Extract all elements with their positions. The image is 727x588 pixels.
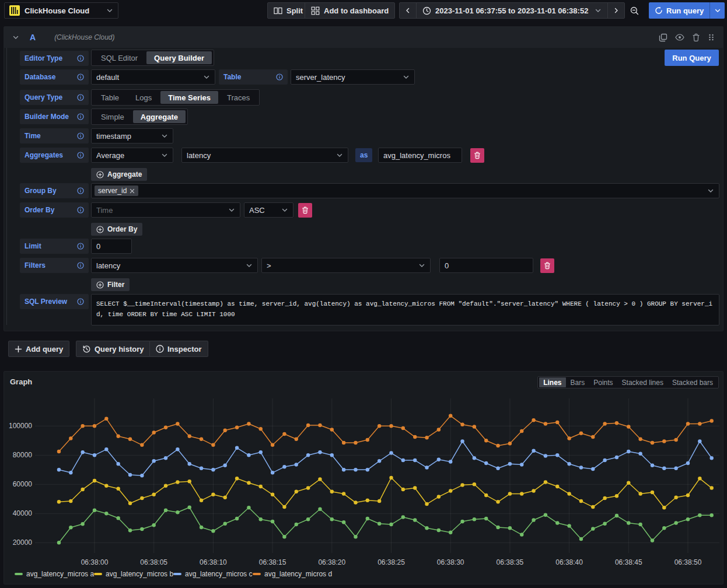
svg-text:avg_latency_micros c: avg_latency_micros c (185, 570, 252, 578)
info-icon (77, 262, 84, 269)
zoom-out-button[interactable] (627, 2, 642, 19)
order-by-direction-select[interactable]: ASC (244, 202, 293, 218)
svg-text:06:38:35: 06:38:35 (497, 558, 524, 566)
clock-icon (422, 6, 431, 15)
query-editor-panel: A (ClickHouse Cloud) Editor Type SQL Edi… (4, 26, 723, 331)
info-icon (77, 74, 84, 80)
drag-handle-icon[interactable] (708, 33, 715, 41)
editor-type-option-builder[interactable]: Query Builder (146, 51, 212, 64)
query-row-header[interactable]: A (ClickHouse Cloud) (4, 27, 723, 48)
split-button[interactable]: Split (267, 2, 309, 19)
collapse-icon[interactable] (12, 34, 19, 41)
query-header-actions (659, 33, 715, 42)
svg-text:06:38:10: 06:38:10 (200, 558, 227, 566)
delete-query-icon[interactable] (692, 33, 700, 42)
query-type-option-timeseries[interactable]: Time Series (160, 91, 218, 104)
field-label-database: Database (20, 69, 89, 85)
close-icon[interactable] (130, 188, 135, 194)
circle-plus-icon (96, 226, 104, 233)
chevron-down-icon (336, 152, 343, 159)
time-picker-group: 2023-11-01 06:37:55 to 2023-11-01 06:38:… (399, 2, 625, 19)
add-order-by-button[interactable]: Order By (91, 223, 142, 236)
inspector-button[interactable]: Inspector (149, 341, 208, 357)
sync-icon (655, 6, 663, 15)
info-icon (77, 94, 84, 101)
add-to-dashboard-label: Add to dashboard (324, 6, 389, 15)
svg-text:06:38:45: 06:38:45 (615, 558, 642, 566)
field-label-group-by: Group By (20, 183, 89, 198)
query-type-toggle: Table Logs Time Series Traces (91, 89, 260, 106)
chevron-down-icon (161, 132, 168, 139)
order-by-column-select[interactable]: Time (91, 202, 240, 218)
table-select[interactable]: server_latency (291, 69, 415, 85)
info-icon (276, 74, 283, 80)
add-aggregate-button[interactable]: Aggregate (91, 168, 147, 181)
query-type-option-traces[interactable]: Traces (219, 91, 257, 104)
database-select[interactable]: default (91, 69, 215, 85)
chevron-right-icon (613, 7, 620, 14)
remove-order-by-button[interactable] (298, 203, 312, 218)
group-by-select[interactable]: server_id (91, 183, 719, 198)
chevron-down-icon (714, 7, 721, 14)
run-query-dropdown[interactable] (709, 2, 725, 19)
search-minus-icon (630, 6, 639, 15)
editor-type-toggle: SQL Editor Query Builder (91, 50, 214, 66)
circle-plus-icon (96, 281, 104, 289)
chevron-left-icon (404, 7, 411, 14)
split-label: Split (286, 6, 303, 15)
graph-panel: Graph Lines Bars Points Stacked lines St… (4, 371, 723, 584)
run-query-button[interactable]: Run query (649, 2, 709, 19)
datasource-name: ClickHouse Cloud (25, 6, 102, 15)
filter-value-input[interactable]: 0 (439, 258, 533, 273)
time-series-chart[interactable]: 06:38:0006:38:0506:38:1006:38:1506:38:20… (4, 372, 723, 584)
add-filter-button[interactable]: Filter (91, 278, 130, 291)
field-label-filters: Filters (20, 258, 89, 273)
editor-type-option-sql[interactable]: SQL Editor (93, 51, 145, 64)
run-query-button-panel[interactable]: Run Query (665, 50, 719, 66)
query-ref-id: A (30, 33, 36, 42)
svg-text:06:38:30: 06:38:30 (437, 558, 464, 566)
remove-aggregate-button[interactable] (470, 148, 484, 163)
field-label-table: Table (219, 69, 288, 85)
limit-input[interactable]: 0 (91, 239, 132, 254)
time-column-select[interactable]: timestamp (91, 128, 173, 144)
svg-text:avg_latency_micros b: avg_latency_micros b (106, 570, 173, 578)
builder-mode-toggle: Simple Aggregate (91, 108, 188, 125)
query-type-option-table[interactable]: Table (93, 91, 127, 104)
aggregate-column-select[interactable]: latency (181, 148, 348, 163)
filter-column-select[interactable]: latency (91, 258, 258, 273)
svg-text:06:38:40: 06:38:40 (555, 558, 583, 566)
chevron-down-icon (281, 206, 288, 214)
builder-mode-option-aggregate[interactable]: Aggregate (133, 110, 186, 123)
remove-filter-button[interactable] (540, 258, 554, 273)
duplicate-query-icon[interactable] (659, 33, 667, 42)
query-row-indent-line (6, 48, 7, 325)
field-label-limit: Limit (20, 239, 89, 254)
field-label-editor-type: Editor Type (20, 51, 89, 66)
query-type-option-logs[interactable]: Logs (128, 91, 159, 104)
topbar: ClickHouse Cloud Split Add to dashboard … (0, 0, 727, 22)
history-icon (82, 345, 91, 354)
svg-text:06:38:20: 06:38:20 (318, 558, 345, 566)
info-icon (77, 243, 84, 250)
datasource-picker[interactable]: ClickHouse Cloud (4, 2, 118, 19)
clickhouse-logo-icon (9, 5, 20, 16)
filter-operator-select[interactable]: > (261, 258, 431, 273)
toggle-visibility-icon[interactable] (675, 34, 684, 41)
apps-icon (311, 6, 320, 15)
time-range-picker[interactable]: 2023-11-01 06:37:55 to 2023-11-01 06:38:… (416, 2, 608, 19)
time-forward-button[interactable] (607, 2, 625, 19)
sql-preview: SELECT $__timeInterval(timestamp) as tim… (91, 294, 719, 326)
group-by-tag[interactable]: server_id (95, 186, 138, 196)
query-history-button[interactable]: Query history (76, 341, 151, 357)
add-query-button[interactable]: Add query (8, 341, 69, 357)
time-range-label: 2023-11-01 06:37:55 to 2023-11-01 06:38:… (435, 6, 588, 15)
info-icon (77, 206, 84, 214)
time-back-button[interactable] (399, 2, 417, 19)
add-to-dashboard-button[interactable]: Add to dashboard (305, 2, 395, 19)
aggregate-function-select[interactable]: Average (91, 148, 173, 163)
info-icon (77, 113, 84, 120)
aggregate-alias-input[interactable]: avg_latency_micros (378, 148, 462, 163)
info-icon (77, 55, 84, 62)
builder-mode-option-simple[interactable]: Simple (93, 110, 132, 123)
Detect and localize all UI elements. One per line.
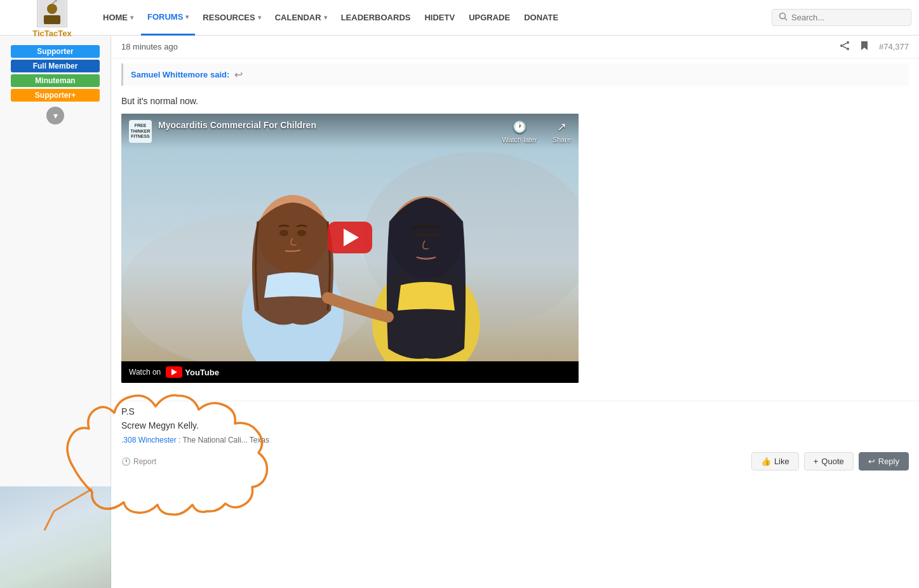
youtube-logo[interactable]: YouTube — [166, 366, 219, 378]
sidebar-decorative-image — [0, 486, 111, 588]
share-video-icon: ↗ — [557, 120, 567, 134]
search-icon — [779, 12, 788, 23]
svg-line-10 — [843, 43, 847, 45]
clock-icon: 🕐 — [513, 120, 527, 134]
nav-item-hidetv[interactable]: HIDETV — [418, 0, 461, 36]
chevron-down-icon: ▾ — [185, 13, 189, 20]
site-name: TicTacTex — [32, 29, 71, 38]
chevron-down-icon: ▾ — [130, 14, 133, 21]
search-box[interactable] — [772, 9, 911, 26]
logo-image — [37, 0, 67, 27]
video-thumbnail: FREETHINKERFITNESS Myocarditis Commercia… — [121, 114, 579, 361]
svg-rect-2 — [44, 15, 60, 24]
nav-item-home[interactable]: HOME ▾ — [97, 0, 140, 36]
svg-point-17 — [279, 230, 288, 236]
bookmark-icon[interactable] — [860, 41, 869, 53]
reply-button[interactable]: ↩ Reply — [859, 452, 909, 471]
svg-point-5 — [780, 13, 786, 19]
expand-badges-button[interactable]: ▾ — [0, 107, 111, 124]
nav-item-forums[interactable]: FORUMS ▾ — [141, 0, 195, 36]
site-logo[interactable]: TicTacTex — [8, 0, 97, 38]
nav-item-leaderboards[interactable]: LEADERBOARDS — [335, 0, 417, 36]
nav-items-container: HOME ▾ FORUMS ▾ RESOURCES ▾ CALENDAR ▾ L… — [97, 0, 772, 36]
youtube-text: YouTube — [185, 368, 219, 377]
search-input[interactable] — [791, 13, 904, 22]
page-layout: Supporter Full Member Minuteman Supporte… — [0, 36, 919, 588]
svg-point-8 — [840, 44, 843, 47]
video-title: Myocarditis Commercial For Children — [158, 120, 316, 130]
svg-point-1 — [47, 4, 57, 14]
post-timestamp: 18 minutes ago — [121, 42, 178, 51]
post-footer: P.S Screw Megyn Kelly. .308 Winchester :… — [111, 401, 919, 476]
post-text-normal: But it's normal now. — [121, 96, 909, 106]
location-text: : The National Cali... Texas — [178, 436, 269, 444]
video-embed[interactable]: FREETHINKERFITNESS Myocarditis Commercia… — [121, 114, 579, 383]
chevron-circle[interactable]: ▾ — [46, 107, 64, 124]
post-header: 18 minutes ago #74,377 — [111, 36, 919, 58]
youtube-play-icon — [171, 369, 177, 375]
post-action-bar: 🕐 Report 👍 Like + Quote ↩ Reply — [121, 452, 909, 471]
plus-quote-icon: + — [814, 457, 819, 466]
reply-icon: ↩ — [868, 457, 875, 466]
clock-report-icon: 🕐 — [121, 457, 131, 466]
video-bottom-bar: Watch on YouTube — [121, 361, 579, 383]
action-buttons-group: 👍 Like + Quote ↩ Reply — [751, 452, 909, 471]
report-button[interactable]: 🕐 Report — [121, 457, 156, 466]
post-ps-2: Screw Megyn Kelly. — [121, 420, 909, 431]
minuteman-badge: Minuteman — [11, 74, 100, 87]
youtube-icon — [166, 366, 182, 378]
nav-item-upgrade[interactable]: UPGRADE — [462, 0, 516, 36]
nav-item-calendar[interactable]: CALENDAR ▾ — [269, 0, 333, 36]
share-video-button[interactable]: ↗ Share — [553, 120, 571, 144]
badge-supporter-item: Supporter — [5, 45, 105, 58]
full-member-badge: Full Member — [11, 60, 100, 72]
top-navigation: TicTacTex HOME ▾ FORUMS ▾ RESOURCES ▾ CA… — [0, 0, 919, 36]
post-number: #74,377 — [879, 42, 909, 51]
location-link[interactable]: .308 Winchester — [121, 436, 177, 444]
channel-logo: FREETHINKERFITNESS — [129, 120, 152, 143]
nav-item-resources[interactable]: RESOURCES ▾ — [196, 0, 267, 36]
svg-line-11 — [843, 46, 847, 48]
svg-point-9 — [847, 48, 849, 50]
post-header-actions: #74,377 — [840, 41, 909, 53]
quote-author: Samuel Whittemore said: — [131, 70, 229, 79]
badge-supporterplus-item: Supporter+ — [5, 89, 105, 102]
post-body: But it's normal now. — [111, 91, 919, 401]
post-location: .308 Winchester : The National Cali... T… — [121, 436, 909, 444]
share-icon[interactable] — [840, 41, 850, 53]
post-ps-1: P.S — [121, 406, 909, 417]
play-triangle-icon — [344, 229, 359, 246]
svg-line-6 — [785, 18, 788, 21]
supporterplus-badge: Supporter+ — [11, 89, 100, 102]
main-content: 18 minutes ago #74,377 S — [111, 36, 919, 588]
watch-later-button[interactable]: 🕐 Watch later — [502, 120, 537, 144]
svg-point-7 — [847, 41, 849, 44]
chevron-down-icon: ▾ — [258, 14, 261, 21]
badge-full-member-item: Full Member — [5, 60, 105, 72]
sidebar: Supporter Full Member Minuteman Supporte… — [0, 36, 111, 588]
quote-box: Samuel Whittemore said: ↩ — [121, 63, 909, 86]
video-top-right-actions: 🕐 Watch later ↗ Share — [502, 120, 571, 144]
thumbs-up-icon: 👍 — [761, 457, 771, 466]
quote-button[interactable]: + Quote — [804, 452, 854, 471]
badge-minuteman-item: Minuteman — [5, 74, 105, 87]
watch-on-label: Watch on — [129, 368, 161, 377]
play-button[interactable] — [328, 222, 372, 253]
nav-item-donate[interactable]: DONATE — [518, 0, 565, 36]
like-button[interactable]: 👍 Like — [751, 452, 799, 471]
svg-point-18 — [297, 230, 306, 236]
supporter-badge: Supporter — [11, 45, 100, 58]
chevron-down-icon: ▾ — [324, 14, 327, 21]
reply-arrow-icon[interactable]: ↩ — [234, 69, 243, 81]
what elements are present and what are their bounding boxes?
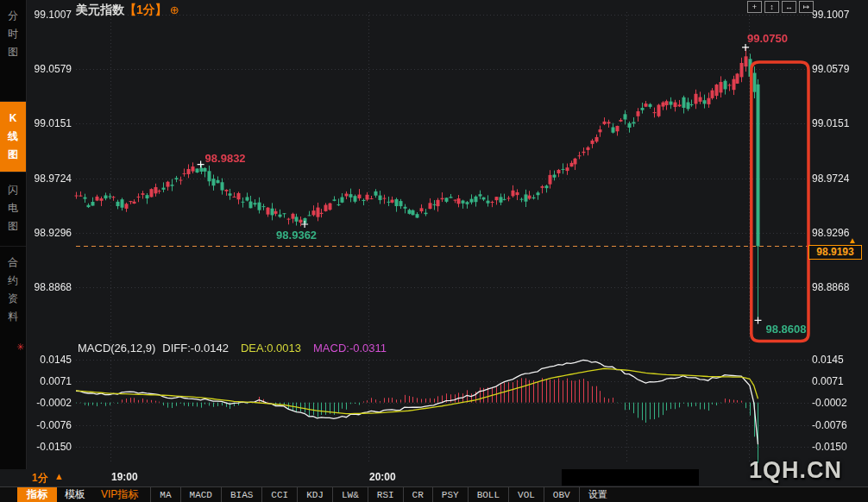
time-axis-label: 19:00 [111, 471, 138, 483]
right-axis-label: 0.0071 [812, 375, 844, 387]
chart-window: 分时图K线图闪电图合约资料 ✳ 美元指数【1分】⊕ +↕↔↦ MACD(26,1… [0, 0, 868, 502]
right-axis-label: 99.0579 [812, 63, 849, 75]
alarm-icon[interactable]: ✳ [16, 342, 24, 353]
timeframe-label[interactable]: 1分 [32, 471, 48, 486]
chart-tool-icons: +↕↔↦ [747, 1, 814, 13]
period-tag: 【1分】 [124, 3, 167, 16]
right-axis-label: 99.0151 [812, 117, 849, 129]
sidebar-tab-label: 闪电图 [7, 181, 19, 235]
last-price-badge: 98.9193 [808, 245, 862, 260]
pan-icon[interactable]: + [747, 1, 762, 13]
redaction-box [562, 469, 699, 486]
right-axis-label: -0.0002 [812, 397, 847, 409]
timeframe-dropdown-icon[interactable]: ▲ [54, 471, 64, 481]
last-price-direction-icon: ▲ [848, 235, 857, 245]
toolbar-indicator-kdj[interactable]: KDJ [298, 487, 333, 502]
time-axis-label: 20:00 [369, 471, 396, 483]
macd-header: MACD(26,12,9)DIFF:-0.0142DEA:0.0013MACD:… [78, 342, 387, 355]
instrument-name: 美元指数 [76, 3, 124, 16]
toolbar-indicator-psy[interactable]: PSY [433, 487, 469, 502]
toolbar-indicator-lw[interactable]: LW& [333, 487, 368, 502]
macd-diff-value: DIFF:-0.0142 [162, 342, 229, 355]
sidebar-tab-label: 分时图 [7, 7, 19, 61]
watermark: 1QH.CN [749, 457, 842, 484]
sidebar-tab-label: 合约资料 [7, 254, 19, 326]
chart-type-sidebar: 分时图K线图闪电图合约资料 [0, 0, 27, 469]
right-axis-label: 99.1007 [812, 9, 849, 21]
x-axis-scale-icon[interactable]: ↔ [782, 1, 796, 13]
toolbar-indicator-cr[interactable]: CR [404, 487, 433, 502]
right-axis-label: -0.0150 [812, 441, 847, 453]
expand-icon[interactable]: ⊕ [170, 3, 179, 16]
sidebar-tab-kline[interactable]: K线图 [0, 102, 26, 173]
toolbar-indicator-bias[interactable]: BIAS [222, 487, 262, 502]
macd-dea-value: DEA:0.0013 [241, 342, 301, 355]
right-axis-label: 98.8868 [812, 281, 849, 293]
right-axis-label: 0.0145 [812, 354, 844, 366]
toolbar-tab-vip-indicator[interactable]: VIP指标 [93, 487, 146, 502]
shift-right-icon[interactable]: ↦ [799, 1, 814, 13]
toolbar-indicator-obv[interactable]: OBV [544, 487, 580, 502]
sidebar-tab-item2[interactable]: 闪电图 [0, 173, 26, 247]
sidebar-tab-label: K线图 [7, 110, 19, 164]
toolbar-indicator-cci[interactable]: CCI [262, 487, 298, 502]
right-axis-label: 98.9296 [812, 227, 849, 239]
toolbar-indicator-boll[interactable]: BOLL [469, 487, 509, 502]
toolbar-tab-indicator[interactable]: 指标 [17, 487, 57, 502]
indicator-toolbar: 指标模板VIP指标MAMACDBIASCCIKDJLW&RSICRPSYBOLL… [0, 486, 868, 502]
y-axis-scale-icon[interactable]: ↕ [764, 1, 779, 13]
chart-title: 美元指数【1分】⊕ [76, 3, 179, 18]
toolbar-settings[interactable]: 设置 [580, 487, 616, 502]
toolbar-indicator-ma[interactable]: MA [150, 487, 180, 502]
toolbar-indicator-rsi[interactable]: RSI [368, 487, 404, 502]
macd-formula-label: MACD(26,12,9) [78, 342, 155, 355]
right-axis-label: 98.9724 [812, 173, 849, 185]
macd-macd-value: MACD:-0.0311 [313, 342, 387, 355]
sidebar-tab-item3[interactable]: 合约资料 [0, 247, 26, 335]
toolbar-indicator-vol[interactable]: VOL [509, 487, 544, 502]
toolbar-indicator-macd[interactable]: MACD [181, 487, 222, 502]
candlestick-chart-canvas[interactable] [0, 0, 868, 502]
toolbar-tab-template[interactable]: 模板 [57, 487, 93, 502]
sidebar-tab-item0[interactable]: 分时图 [0, 0, 26, 102]
right-axis-label: -0.0076 [812, 419, 847, 431]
= = =
EXERCISE INSTRUCTIONS — Every line of the data that includes the word "Myocarditis" should be copied.

REPLY TO THE EXERCISE —
video-thumbnail: FREETHINKERFITNESS Myocarditis Commercia… — [121, 114, 579, 361]
video-title: Myocarditis Commercial For Children — [158, 120, 316, 130]
video-embed[interactable]: FREETHINKERFITNESS Myocarditis Commercia… — [121, 114, 579, 383]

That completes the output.